Expensify / App

Welcome to New Expensify: a complete re-imagination of financial collaboration, centered around chat. Help us build the next generation of Expensify by sharing feedback and contributing to the code.
https://new.expensify.com
MIT License
3.58k stars 2.92k forks source link

[$500] ExpensiMark: large bundle size #31183

Closed tomekzaw closed 9 months ago

tomekzaw commented 1 year ago

Problem A simple script that uses ExpensiMark library to parse Markdown into HTML has a bundle size of 336 kB (or 184 kB minified) which is quite big.

Details The file is large because it contains mappings of all HTML entities (from _.escape) and countries, states, currencies etc. from CONST.jsx.

Solution Investigate if it's possible to minimize the bundle size.

Steps to reproduce

index.js

import ExpensiMark from "expensify-common/lib/ExpensiMark";

const input = "Hello, *world*!";
const parser = new ExpensiMark();
const output = parser.replace(input);

console.log(JSON.stringify(input));
console.log(JSON.stringify(output));
esbuild index.js --bundle --minify --outfile=out.js

out.js: https://pastebin.swmansion.com/?9798f33833cc33b6#DRgiwxs8ujteamHaGDioSzZVZ83nuWUim3QabJ5PUYed

Issue OwnerCurrent Issue Owner: @Skalakid
Upwork Automation - Do Not Edit
  • Upwork Job URL: https://www.upwork.com/jobs/~0155a63860a646579c
  • Upwork Job ID: 1740457868647858176
  • Last Price Increase: 2024-01-04
  • Automatic offers:
    • fedirjh | Reviewer | 28090032
    • aswin-s | Contributor | 28099676
melvin-bot[bot] commented 1 year ago

Triggered auto assignment to @abekkala (NewFeature), see https://stackoverflowteams.com/c/expensify/questions/14418#:~:text=BugZero%20process%20steps%20for%20feature%20requests for more details.
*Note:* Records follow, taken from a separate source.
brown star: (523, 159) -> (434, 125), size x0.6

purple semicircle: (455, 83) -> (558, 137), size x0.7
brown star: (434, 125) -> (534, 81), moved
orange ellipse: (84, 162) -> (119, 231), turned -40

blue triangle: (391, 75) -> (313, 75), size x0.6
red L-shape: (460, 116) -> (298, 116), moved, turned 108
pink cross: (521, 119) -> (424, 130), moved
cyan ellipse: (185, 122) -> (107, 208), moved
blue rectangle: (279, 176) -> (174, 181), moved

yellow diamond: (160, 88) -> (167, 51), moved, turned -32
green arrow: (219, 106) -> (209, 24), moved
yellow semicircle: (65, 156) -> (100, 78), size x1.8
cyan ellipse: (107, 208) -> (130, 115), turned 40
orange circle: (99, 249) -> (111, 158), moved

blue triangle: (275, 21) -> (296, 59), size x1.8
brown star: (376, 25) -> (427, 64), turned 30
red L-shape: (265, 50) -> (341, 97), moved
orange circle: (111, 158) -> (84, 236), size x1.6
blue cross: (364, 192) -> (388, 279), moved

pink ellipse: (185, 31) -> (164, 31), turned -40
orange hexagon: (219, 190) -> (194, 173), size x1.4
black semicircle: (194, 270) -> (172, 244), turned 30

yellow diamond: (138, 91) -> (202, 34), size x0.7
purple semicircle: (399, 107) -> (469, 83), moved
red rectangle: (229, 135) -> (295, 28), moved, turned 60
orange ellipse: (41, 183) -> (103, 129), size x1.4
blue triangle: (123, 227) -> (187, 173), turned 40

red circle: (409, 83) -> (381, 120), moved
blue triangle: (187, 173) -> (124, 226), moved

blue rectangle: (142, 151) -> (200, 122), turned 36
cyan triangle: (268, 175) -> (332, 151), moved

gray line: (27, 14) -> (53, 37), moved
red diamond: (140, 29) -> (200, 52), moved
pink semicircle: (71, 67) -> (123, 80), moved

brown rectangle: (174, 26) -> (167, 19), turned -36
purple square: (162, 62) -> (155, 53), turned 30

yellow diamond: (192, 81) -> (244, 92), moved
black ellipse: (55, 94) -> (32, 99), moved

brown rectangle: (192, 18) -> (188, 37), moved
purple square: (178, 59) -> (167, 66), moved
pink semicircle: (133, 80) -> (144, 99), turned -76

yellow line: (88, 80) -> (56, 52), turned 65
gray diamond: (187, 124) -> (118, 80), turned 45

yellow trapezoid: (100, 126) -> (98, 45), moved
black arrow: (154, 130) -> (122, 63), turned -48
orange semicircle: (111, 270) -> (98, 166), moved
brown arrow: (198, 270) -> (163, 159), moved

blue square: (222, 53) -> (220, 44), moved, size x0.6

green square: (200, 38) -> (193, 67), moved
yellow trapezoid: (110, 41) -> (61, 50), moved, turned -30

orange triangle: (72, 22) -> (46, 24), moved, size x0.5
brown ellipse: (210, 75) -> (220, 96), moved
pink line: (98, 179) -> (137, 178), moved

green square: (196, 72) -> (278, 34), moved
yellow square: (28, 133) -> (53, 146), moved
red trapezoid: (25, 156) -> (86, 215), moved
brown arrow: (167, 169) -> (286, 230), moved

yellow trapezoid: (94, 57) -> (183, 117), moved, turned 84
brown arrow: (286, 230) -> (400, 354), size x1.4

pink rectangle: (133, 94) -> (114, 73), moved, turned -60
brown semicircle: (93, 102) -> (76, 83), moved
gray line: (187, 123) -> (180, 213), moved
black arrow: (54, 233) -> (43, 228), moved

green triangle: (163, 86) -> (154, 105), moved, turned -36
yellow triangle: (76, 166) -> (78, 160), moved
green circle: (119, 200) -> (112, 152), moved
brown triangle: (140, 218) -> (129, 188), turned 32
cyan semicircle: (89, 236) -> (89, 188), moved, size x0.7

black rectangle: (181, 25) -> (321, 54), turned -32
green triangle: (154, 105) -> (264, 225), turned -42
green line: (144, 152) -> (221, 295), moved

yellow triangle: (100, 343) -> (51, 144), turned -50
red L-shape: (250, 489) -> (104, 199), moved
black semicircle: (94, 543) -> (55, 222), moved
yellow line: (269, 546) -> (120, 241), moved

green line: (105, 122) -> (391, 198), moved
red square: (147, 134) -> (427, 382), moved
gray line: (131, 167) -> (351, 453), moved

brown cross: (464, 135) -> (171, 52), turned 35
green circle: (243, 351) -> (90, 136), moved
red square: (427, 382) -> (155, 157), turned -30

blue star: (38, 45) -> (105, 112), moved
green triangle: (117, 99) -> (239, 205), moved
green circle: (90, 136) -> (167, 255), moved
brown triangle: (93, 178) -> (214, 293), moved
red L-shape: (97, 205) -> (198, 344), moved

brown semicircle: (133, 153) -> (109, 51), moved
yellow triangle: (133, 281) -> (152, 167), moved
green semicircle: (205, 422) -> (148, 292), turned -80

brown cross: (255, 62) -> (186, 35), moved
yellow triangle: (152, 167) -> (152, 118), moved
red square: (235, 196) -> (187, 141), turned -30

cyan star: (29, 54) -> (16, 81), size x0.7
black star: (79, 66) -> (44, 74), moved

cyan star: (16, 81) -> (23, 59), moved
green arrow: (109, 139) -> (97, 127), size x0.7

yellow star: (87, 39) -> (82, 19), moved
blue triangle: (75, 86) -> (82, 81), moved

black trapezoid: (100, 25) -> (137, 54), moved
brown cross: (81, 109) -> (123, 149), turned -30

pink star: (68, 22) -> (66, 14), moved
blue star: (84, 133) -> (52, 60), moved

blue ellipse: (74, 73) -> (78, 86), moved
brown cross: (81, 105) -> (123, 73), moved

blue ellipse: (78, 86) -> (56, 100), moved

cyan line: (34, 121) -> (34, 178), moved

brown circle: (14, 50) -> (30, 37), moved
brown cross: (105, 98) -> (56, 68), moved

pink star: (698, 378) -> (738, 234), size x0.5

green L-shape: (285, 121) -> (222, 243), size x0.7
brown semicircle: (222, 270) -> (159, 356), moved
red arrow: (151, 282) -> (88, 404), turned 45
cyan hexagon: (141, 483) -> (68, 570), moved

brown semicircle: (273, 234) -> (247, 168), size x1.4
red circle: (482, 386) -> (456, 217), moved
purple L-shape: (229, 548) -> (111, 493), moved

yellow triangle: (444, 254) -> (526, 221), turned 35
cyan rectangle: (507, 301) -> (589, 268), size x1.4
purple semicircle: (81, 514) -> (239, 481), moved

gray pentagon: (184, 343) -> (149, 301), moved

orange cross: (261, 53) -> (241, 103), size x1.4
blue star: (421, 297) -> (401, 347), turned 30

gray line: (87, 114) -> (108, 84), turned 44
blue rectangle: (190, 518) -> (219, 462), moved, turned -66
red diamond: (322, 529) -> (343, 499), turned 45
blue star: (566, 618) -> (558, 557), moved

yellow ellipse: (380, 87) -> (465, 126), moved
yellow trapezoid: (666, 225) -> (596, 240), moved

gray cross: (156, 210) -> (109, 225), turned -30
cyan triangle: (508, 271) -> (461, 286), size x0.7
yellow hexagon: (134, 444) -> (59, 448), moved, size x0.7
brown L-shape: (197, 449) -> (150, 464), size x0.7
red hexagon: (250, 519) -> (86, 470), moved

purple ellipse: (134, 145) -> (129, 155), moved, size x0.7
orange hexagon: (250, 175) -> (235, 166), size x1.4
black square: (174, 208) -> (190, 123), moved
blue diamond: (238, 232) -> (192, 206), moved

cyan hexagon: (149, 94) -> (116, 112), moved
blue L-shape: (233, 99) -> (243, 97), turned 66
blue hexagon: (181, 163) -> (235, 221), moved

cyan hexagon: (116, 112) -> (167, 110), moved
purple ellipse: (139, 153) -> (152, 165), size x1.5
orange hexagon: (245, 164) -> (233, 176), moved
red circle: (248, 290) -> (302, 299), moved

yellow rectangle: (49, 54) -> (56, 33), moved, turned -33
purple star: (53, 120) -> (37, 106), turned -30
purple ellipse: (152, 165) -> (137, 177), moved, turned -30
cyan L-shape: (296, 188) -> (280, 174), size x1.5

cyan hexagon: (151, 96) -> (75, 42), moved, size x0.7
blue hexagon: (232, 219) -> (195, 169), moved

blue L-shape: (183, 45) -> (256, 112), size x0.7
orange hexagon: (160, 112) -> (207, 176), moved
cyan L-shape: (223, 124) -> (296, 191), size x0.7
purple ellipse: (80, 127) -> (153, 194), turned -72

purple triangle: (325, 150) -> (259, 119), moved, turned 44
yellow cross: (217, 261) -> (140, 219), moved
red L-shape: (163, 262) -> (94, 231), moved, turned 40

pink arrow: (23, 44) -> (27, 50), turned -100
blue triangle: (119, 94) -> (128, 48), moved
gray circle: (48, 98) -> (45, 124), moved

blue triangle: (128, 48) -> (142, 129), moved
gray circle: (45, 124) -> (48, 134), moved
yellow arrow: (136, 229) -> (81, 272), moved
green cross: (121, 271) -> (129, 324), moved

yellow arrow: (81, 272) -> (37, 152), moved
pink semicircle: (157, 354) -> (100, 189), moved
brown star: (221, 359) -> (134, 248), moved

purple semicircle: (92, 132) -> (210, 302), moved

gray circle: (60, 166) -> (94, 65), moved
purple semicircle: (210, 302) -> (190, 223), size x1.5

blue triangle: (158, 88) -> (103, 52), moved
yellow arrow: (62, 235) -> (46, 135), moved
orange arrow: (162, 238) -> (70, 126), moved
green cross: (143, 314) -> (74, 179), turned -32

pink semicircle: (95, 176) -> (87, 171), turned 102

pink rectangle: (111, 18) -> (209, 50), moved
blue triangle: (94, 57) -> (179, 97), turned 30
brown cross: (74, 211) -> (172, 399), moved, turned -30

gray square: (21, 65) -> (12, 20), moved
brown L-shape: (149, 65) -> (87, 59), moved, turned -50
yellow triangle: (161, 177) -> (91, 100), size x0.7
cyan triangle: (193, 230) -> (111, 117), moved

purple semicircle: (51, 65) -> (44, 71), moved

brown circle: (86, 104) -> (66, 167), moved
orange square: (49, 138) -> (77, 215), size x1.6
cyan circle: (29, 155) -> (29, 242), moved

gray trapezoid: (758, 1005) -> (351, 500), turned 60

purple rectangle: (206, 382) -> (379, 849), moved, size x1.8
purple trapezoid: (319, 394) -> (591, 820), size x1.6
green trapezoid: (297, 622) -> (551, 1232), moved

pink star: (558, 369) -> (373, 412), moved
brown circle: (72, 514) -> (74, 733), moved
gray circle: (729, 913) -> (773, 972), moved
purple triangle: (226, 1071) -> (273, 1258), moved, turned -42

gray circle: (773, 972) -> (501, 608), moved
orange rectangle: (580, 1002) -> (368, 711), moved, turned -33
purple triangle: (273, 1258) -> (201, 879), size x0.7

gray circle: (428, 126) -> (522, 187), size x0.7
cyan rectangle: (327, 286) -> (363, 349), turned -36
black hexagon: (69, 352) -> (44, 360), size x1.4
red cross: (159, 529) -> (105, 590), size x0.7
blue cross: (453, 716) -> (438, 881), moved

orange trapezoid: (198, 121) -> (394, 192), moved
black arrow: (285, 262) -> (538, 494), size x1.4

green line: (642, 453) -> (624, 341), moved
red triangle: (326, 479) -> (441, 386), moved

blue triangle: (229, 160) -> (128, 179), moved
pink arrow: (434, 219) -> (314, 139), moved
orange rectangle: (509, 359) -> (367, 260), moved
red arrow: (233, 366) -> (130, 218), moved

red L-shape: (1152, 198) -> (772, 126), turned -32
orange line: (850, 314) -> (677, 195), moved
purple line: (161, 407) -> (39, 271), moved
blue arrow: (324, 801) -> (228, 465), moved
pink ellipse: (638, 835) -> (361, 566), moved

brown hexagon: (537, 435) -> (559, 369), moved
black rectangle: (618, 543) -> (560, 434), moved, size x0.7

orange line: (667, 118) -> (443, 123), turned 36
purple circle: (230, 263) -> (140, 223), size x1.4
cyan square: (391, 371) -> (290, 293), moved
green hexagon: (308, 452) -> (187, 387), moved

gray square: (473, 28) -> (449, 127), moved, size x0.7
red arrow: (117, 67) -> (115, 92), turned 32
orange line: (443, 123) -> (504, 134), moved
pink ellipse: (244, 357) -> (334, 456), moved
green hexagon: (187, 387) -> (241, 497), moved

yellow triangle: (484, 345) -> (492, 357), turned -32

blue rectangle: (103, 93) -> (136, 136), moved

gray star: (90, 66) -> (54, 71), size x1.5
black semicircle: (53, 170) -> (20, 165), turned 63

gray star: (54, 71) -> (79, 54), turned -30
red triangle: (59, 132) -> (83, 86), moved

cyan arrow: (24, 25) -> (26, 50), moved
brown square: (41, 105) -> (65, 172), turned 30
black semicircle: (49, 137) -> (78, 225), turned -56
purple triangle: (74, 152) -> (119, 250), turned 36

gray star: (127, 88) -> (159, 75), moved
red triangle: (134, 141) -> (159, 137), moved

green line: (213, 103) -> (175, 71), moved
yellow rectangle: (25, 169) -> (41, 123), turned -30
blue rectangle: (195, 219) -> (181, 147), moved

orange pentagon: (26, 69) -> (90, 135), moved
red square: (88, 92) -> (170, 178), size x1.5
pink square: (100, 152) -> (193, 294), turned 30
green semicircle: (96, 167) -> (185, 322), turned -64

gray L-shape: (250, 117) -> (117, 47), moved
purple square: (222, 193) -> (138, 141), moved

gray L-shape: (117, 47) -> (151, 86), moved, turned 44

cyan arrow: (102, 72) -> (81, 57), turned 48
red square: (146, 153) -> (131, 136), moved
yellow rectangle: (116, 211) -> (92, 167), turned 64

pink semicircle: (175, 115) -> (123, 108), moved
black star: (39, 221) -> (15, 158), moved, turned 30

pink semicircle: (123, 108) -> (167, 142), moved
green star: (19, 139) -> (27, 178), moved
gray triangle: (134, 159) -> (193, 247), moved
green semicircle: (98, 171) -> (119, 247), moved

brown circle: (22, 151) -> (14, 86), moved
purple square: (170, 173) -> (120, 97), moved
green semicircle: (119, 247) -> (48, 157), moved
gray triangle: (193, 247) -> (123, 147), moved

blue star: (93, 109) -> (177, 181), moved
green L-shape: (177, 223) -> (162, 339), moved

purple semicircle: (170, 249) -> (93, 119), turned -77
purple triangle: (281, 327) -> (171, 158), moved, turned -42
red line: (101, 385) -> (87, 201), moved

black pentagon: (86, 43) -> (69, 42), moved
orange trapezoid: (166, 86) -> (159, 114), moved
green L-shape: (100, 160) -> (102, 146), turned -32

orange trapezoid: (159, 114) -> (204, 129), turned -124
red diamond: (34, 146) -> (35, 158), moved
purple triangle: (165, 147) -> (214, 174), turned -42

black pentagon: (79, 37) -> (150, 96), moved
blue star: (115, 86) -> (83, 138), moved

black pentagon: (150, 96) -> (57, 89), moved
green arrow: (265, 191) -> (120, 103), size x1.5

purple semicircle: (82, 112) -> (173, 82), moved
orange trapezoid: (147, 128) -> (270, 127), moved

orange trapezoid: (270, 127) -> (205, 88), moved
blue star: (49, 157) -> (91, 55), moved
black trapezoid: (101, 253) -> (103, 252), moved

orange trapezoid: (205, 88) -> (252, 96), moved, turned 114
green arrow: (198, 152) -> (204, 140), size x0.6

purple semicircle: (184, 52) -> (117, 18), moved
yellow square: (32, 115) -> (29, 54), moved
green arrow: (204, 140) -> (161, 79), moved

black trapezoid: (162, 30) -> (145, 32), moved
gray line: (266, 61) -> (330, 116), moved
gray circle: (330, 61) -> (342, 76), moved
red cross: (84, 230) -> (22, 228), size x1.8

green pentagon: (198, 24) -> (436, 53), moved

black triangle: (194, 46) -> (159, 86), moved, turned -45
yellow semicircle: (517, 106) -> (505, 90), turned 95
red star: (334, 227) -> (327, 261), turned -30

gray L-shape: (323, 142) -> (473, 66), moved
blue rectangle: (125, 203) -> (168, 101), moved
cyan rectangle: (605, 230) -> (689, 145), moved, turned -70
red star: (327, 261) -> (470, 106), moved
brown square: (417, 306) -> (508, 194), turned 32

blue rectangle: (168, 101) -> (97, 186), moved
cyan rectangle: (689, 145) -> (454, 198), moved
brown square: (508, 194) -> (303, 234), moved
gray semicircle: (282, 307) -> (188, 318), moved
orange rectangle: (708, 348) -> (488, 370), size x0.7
roryabraham commented 1 year ago

Co-assigning myself to supervise, but this will be worked on by Michał Skałka from SWM, who will be invoicing us separately

roryabraham commented 1 year ago

Maybe the first and easiest steps here are to:

  1. Port Expensimark to typescript and stop using underscore – that would likely help reduce the file size
  2. Split up the big CONST export and separately export/import only the pieces that we need in Expensimark
Skalakid commented 1 year ago

Hi I’m Michał from Software Mansion, an expert agency, and I’d like to work on this issue

roryabraham commented 1 year ago

No update from me, but @Skalakid keep me posted if you're starting to work on this

roryabraham commented 1 year ago

not urgent, going to make @Skalakid the issue owner here

melvin-bot[bot] commented 11 months ago

This issue has not been updated in over 15 days. @Skalakid, @roryabraham eroding to Monthly issue.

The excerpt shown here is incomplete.